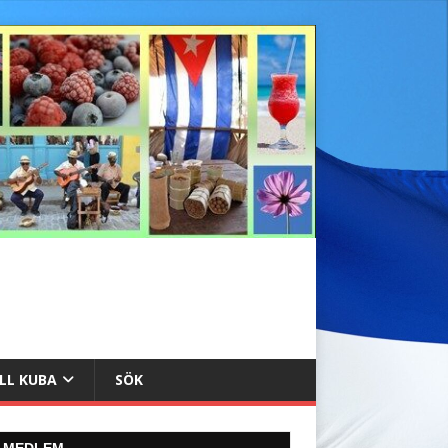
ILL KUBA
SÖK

* * * * * * *

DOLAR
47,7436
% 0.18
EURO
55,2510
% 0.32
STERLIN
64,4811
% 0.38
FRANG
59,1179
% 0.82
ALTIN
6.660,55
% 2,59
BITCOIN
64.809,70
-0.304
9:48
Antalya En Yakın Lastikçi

* * * * * * *

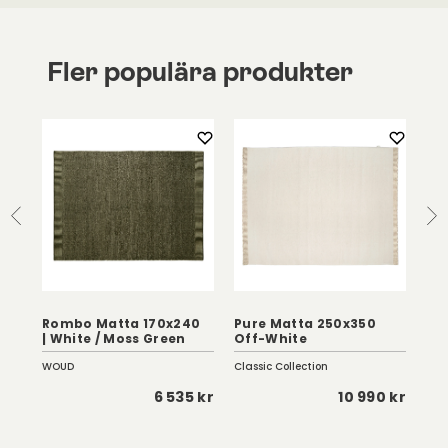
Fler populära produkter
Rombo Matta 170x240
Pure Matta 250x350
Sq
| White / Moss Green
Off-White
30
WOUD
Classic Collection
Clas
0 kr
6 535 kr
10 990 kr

* * * * * * *

Each line in the data where the string "Matta" occurs should be identified and copied.

- The completed task:
Rombo Matta 170x240
Pure Matta 250x350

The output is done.